■ Work request
Needed from the data below: all lines that contain the word "status".

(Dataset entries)
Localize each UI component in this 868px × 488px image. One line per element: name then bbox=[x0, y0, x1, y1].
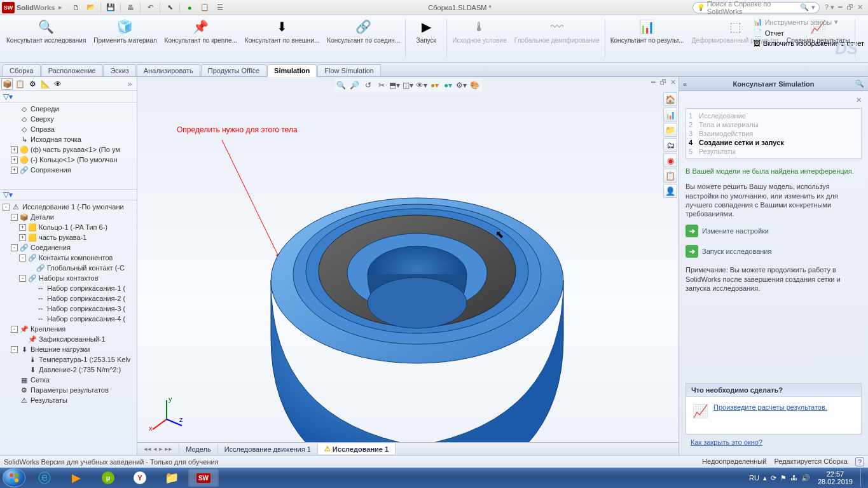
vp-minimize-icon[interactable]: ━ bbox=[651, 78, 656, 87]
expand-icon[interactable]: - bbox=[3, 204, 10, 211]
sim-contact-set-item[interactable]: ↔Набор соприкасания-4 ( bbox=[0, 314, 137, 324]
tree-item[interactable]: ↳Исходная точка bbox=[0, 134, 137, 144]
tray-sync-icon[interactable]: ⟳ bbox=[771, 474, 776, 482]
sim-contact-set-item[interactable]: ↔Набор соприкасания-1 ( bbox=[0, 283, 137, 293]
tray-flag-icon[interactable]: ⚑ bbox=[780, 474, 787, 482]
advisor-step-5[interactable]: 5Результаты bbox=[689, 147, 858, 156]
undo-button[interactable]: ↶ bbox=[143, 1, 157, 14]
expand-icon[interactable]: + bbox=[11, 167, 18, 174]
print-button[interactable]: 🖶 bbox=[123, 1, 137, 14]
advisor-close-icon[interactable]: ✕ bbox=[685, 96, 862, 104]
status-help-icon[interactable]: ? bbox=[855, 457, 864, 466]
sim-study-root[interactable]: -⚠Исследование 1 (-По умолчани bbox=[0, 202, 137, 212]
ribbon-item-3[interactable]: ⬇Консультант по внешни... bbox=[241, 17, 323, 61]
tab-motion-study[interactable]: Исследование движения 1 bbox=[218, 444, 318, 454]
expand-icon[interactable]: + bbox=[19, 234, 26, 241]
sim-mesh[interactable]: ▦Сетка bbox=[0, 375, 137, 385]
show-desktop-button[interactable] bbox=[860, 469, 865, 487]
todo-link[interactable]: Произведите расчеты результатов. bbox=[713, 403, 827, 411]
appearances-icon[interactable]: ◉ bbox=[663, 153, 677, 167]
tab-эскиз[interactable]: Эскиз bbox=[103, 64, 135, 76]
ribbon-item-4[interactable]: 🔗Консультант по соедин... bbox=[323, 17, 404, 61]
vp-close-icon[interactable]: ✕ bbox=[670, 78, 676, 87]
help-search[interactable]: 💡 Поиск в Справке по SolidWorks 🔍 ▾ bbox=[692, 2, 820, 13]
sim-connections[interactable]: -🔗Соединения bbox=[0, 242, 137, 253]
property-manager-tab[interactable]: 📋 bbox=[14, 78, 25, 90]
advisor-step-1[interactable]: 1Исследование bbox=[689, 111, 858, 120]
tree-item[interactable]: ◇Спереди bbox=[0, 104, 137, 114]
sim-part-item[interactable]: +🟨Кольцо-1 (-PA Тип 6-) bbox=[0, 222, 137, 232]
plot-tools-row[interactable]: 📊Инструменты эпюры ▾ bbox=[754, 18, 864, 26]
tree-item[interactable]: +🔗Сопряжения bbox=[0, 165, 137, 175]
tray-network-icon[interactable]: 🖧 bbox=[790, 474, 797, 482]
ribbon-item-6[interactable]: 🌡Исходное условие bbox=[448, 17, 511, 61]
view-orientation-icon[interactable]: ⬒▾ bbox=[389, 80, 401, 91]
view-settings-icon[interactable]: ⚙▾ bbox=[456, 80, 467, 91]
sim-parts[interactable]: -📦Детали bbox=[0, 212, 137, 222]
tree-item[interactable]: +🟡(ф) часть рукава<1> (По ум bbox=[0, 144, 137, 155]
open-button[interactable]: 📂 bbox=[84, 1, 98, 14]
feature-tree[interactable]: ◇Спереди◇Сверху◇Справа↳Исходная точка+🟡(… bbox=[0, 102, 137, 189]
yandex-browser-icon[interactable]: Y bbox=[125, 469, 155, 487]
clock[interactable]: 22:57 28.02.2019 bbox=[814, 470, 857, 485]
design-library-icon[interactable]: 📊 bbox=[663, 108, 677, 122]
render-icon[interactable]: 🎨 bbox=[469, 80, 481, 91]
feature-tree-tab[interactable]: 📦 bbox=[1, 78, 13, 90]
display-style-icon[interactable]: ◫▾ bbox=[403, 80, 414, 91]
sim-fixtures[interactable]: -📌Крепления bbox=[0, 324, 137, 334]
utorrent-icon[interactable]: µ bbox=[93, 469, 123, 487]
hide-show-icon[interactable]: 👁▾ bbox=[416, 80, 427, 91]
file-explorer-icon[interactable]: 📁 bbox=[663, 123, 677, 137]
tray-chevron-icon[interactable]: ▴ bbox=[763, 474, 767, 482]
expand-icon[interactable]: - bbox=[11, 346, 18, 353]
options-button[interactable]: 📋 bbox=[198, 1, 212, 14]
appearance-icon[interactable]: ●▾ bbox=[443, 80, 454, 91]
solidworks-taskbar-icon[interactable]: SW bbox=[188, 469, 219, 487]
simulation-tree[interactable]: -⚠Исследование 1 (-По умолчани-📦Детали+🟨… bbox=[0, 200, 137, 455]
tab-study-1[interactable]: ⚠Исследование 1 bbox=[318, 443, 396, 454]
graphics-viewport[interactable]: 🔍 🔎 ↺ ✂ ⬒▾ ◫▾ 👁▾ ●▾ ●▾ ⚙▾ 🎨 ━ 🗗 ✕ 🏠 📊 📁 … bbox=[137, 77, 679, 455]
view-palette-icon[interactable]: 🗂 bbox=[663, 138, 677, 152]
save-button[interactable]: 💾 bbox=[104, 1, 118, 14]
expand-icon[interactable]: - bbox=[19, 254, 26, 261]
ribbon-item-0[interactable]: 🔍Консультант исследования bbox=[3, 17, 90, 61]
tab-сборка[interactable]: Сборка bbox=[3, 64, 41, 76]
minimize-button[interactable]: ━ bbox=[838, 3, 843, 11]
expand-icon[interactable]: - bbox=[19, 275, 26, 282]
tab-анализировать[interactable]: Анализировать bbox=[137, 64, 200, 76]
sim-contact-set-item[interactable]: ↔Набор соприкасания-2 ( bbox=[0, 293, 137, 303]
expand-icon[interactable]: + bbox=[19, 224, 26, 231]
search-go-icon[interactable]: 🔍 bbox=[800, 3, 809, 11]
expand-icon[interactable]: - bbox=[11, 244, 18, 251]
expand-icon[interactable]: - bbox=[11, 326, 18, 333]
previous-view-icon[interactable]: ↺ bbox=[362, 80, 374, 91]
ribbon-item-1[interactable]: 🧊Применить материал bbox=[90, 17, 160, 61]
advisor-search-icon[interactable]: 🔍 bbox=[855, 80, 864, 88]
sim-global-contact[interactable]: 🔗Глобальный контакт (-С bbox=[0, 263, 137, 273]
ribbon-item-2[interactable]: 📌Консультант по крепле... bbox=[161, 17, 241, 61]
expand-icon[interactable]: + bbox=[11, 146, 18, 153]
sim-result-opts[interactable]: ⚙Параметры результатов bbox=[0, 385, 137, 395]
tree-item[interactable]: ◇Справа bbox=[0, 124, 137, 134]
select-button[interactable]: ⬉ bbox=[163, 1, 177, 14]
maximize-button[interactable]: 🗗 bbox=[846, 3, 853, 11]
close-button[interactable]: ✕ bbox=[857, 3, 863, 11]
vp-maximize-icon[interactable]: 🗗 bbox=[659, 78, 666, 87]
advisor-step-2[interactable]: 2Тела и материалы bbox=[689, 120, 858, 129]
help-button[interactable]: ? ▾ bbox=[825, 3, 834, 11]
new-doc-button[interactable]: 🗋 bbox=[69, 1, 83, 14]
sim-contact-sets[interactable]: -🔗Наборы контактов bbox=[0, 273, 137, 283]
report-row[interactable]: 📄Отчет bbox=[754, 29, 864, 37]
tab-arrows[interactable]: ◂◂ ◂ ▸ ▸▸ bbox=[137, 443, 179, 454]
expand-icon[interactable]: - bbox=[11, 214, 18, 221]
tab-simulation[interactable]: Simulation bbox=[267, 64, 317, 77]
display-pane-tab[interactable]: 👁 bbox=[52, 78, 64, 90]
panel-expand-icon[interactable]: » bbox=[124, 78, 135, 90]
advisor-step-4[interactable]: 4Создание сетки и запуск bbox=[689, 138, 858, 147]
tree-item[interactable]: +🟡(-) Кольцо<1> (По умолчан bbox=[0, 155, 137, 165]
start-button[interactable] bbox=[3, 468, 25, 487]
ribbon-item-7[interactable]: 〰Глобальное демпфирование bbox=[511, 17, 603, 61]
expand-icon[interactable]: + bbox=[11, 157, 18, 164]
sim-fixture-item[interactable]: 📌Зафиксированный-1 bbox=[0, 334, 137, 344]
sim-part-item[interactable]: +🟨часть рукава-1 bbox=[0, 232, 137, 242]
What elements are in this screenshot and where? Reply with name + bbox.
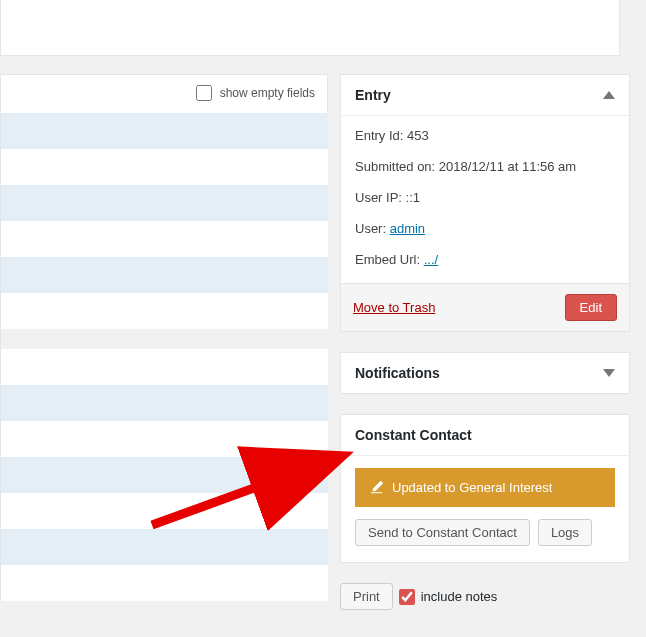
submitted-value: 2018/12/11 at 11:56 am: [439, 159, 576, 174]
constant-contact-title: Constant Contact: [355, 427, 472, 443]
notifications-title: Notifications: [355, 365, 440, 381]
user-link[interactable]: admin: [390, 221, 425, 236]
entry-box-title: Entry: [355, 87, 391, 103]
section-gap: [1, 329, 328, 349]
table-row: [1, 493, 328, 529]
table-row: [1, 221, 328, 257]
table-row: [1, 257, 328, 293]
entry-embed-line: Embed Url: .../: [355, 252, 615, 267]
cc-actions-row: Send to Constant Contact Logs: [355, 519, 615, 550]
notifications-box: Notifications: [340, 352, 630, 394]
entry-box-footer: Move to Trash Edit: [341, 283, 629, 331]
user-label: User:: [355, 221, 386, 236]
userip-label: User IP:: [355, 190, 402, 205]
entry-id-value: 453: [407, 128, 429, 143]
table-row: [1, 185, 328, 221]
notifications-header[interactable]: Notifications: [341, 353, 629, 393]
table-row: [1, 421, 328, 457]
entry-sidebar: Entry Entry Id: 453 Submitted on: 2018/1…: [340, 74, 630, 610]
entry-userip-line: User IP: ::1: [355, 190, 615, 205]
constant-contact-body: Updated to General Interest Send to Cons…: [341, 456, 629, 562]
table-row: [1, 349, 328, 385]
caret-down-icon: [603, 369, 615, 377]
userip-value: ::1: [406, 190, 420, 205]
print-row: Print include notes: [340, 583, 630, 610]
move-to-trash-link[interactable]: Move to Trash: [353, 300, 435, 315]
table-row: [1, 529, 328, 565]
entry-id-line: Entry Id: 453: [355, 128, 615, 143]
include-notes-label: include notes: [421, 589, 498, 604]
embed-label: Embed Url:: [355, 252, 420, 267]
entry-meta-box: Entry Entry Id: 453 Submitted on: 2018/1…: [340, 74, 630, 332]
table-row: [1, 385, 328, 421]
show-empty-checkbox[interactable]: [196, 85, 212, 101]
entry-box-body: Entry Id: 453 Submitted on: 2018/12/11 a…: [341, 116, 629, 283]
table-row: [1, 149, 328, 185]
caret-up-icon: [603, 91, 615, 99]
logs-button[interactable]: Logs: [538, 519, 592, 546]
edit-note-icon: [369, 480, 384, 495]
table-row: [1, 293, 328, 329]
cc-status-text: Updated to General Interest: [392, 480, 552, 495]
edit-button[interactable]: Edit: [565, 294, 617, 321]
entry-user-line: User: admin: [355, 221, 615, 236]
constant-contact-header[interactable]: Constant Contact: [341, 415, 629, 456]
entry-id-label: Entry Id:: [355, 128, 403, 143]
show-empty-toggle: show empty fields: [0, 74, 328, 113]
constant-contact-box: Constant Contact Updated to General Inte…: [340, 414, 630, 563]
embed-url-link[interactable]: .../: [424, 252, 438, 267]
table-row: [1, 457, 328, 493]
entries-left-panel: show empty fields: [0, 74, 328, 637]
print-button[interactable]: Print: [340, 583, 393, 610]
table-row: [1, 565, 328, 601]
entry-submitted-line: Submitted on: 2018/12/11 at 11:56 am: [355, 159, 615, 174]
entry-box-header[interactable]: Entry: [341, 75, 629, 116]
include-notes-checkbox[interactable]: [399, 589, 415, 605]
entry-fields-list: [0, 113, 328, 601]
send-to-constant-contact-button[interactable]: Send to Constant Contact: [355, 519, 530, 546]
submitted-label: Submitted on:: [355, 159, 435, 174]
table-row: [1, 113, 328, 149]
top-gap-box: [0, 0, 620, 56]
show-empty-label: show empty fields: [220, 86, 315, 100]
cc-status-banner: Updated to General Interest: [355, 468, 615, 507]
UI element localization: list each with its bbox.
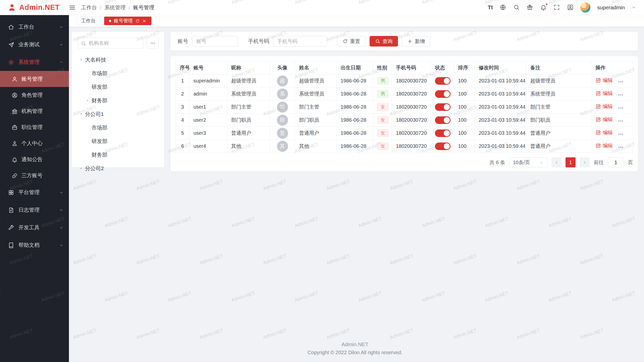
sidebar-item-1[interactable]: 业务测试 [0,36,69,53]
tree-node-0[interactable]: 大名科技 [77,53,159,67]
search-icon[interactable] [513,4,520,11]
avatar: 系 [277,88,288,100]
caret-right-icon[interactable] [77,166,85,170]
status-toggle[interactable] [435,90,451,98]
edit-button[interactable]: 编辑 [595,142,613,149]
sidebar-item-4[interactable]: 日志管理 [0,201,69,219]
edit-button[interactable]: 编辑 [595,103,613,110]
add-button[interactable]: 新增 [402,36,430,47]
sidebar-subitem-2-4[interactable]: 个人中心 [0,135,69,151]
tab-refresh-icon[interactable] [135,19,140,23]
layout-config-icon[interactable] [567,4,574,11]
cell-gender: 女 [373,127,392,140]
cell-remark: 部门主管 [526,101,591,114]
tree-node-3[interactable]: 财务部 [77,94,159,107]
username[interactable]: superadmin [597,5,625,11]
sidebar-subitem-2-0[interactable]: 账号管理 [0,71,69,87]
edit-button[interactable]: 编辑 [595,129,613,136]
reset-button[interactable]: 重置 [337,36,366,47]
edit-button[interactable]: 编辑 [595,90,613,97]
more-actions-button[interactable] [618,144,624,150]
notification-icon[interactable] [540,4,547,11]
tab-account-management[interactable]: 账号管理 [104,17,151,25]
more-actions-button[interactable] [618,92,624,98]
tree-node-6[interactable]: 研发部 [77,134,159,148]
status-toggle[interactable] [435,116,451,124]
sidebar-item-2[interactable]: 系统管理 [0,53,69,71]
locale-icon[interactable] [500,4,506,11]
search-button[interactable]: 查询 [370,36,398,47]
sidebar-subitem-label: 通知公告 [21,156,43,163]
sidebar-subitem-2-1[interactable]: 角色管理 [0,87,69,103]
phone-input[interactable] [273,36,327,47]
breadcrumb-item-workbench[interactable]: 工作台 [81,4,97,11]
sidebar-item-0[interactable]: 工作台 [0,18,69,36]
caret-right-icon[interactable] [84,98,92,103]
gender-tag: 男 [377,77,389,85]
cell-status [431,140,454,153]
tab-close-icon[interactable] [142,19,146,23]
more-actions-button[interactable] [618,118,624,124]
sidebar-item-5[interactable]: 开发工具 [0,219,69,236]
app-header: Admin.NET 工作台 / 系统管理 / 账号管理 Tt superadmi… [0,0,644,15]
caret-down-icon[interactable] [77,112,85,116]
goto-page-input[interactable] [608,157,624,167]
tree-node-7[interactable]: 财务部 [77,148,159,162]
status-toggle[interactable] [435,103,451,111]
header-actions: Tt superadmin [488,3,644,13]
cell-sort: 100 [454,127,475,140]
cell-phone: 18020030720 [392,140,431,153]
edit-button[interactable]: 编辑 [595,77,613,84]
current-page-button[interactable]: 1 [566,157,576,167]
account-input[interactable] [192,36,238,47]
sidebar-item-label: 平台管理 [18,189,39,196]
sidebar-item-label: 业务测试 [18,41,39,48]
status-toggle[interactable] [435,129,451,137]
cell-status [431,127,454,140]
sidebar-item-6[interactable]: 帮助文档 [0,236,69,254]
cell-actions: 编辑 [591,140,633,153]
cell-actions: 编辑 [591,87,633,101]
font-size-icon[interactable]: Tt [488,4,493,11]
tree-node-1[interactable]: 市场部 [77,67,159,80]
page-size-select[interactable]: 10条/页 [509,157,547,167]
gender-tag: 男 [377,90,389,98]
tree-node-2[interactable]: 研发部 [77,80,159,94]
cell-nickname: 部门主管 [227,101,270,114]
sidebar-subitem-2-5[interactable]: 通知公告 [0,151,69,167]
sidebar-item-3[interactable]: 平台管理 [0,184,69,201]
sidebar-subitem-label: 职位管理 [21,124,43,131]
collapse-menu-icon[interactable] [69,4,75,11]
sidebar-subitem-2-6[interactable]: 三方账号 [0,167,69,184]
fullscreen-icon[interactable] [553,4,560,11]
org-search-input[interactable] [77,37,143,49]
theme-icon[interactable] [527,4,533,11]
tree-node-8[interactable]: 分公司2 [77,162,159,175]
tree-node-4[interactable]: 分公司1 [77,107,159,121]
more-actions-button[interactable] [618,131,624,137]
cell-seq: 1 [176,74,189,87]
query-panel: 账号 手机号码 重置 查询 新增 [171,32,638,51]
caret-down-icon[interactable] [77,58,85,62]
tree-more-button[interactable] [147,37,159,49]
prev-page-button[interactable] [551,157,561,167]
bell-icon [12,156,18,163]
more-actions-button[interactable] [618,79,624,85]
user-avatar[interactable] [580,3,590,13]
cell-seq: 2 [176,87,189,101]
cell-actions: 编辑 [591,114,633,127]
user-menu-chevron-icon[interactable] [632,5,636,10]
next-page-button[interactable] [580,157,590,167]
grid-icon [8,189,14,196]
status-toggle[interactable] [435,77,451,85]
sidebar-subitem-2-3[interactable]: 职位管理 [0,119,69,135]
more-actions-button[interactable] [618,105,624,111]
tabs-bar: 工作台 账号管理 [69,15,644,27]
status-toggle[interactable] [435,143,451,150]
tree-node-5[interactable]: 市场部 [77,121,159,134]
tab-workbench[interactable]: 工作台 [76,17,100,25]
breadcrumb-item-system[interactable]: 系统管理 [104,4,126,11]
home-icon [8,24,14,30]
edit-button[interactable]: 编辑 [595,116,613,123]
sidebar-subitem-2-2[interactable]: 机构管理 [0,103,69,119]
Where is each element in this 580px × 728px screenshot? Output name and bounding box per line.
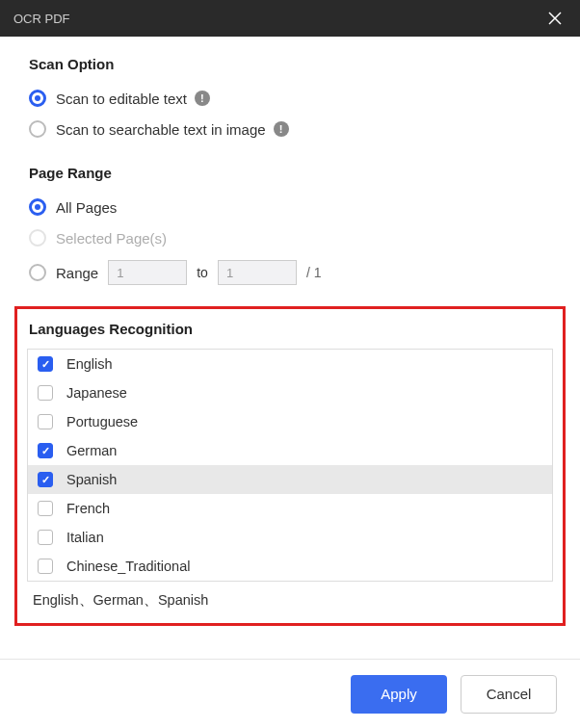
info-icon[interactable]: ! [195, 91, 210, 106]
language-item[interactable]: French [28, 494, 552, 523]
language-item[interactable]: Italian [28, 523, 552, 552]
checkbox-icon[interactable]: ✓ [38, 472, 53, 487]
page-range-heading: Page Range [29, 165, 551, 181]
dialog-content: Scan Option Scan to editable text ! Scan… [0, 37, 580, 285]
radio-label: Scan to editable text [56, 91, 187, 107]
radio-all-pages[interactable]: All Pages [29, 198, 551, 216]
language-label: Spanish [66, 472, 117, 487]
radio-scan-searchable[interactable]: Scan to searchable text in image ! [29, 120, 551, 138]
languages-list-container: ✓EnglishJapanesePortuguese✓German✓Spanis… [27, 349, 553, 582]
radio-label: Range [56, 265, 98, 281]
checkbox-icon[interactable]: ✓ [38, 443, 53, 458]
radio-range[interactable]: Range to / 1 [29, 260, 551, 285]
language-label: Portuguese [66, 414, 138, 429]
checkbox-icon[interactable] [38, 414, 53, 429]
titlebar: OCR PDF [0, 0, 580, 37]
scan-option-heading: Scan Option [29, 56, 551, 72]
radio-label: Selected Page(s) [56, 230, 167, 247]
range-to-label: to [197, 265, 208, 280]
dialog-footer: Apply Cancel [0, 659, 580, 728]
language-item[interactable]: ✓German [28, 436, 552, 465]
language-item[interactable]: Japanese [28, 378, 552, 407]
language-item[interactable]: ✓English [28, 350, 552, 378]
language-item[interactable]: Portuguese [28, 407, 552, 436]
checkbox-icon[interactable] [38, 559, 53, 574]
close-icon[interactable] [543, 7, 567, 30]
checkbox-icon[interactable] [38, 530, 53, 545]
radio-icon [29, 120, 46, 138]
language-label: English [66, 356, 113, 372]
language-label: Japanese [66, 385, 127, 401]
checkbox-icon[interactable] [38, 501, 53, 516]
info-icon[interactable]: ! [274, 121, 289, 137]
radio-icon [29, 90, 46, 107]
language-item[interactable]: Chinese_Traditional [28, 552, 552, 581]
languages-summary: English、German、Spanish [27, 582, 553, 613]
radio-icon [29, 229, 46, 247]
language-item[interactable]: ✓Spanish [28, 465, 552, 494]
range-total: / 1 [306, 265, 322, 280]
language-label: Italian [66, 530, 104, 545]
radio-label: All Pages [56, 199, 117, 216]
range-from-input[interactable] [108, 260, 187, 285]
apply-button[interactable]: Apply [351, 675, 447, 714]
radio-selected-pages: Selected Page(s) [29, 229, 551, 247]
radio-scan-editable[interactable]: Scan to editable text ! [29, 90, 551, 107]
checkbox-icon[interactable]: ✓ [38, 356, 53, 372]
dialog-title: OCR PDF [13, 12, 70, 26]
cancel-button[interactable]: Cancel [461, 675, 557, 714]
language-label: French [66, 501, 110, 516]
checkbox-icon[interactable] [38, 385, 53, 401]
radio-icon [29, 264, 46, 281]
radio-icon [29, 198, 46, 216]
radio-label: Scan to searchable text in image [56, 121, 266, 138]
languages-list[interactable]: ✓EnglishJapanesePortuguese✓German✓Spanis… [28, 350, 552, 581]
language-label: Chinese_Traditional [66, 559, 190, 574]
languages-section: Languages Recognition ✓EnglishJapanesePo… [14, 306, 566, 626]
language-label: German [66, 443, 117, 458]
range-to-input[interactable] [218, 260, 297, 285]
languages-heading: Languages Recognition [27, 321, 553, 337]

■ Reply to the task
status-help-icon[interactable]: ? bbox=[855, 457, 864, 466]
cc-status-text: Updated to General Interest: [392, 480, 552, 495]
cc-status-banner: Updated to General Interest: [355, 468, 615, 507]
status-toggle[interactable] [435,90,451,98]
status-toggle[interactable] [435,116,451,124]
cell-status [431,140,454,153]
status-toggle[interactable] [435,103,451,111]
status-toggle[interactable] [435,129,451,137]
cell-status [431,127,454,140]
status-toggle[interactable] [435,77,451,85]
status-toggle[interactable] [435,143,451,150]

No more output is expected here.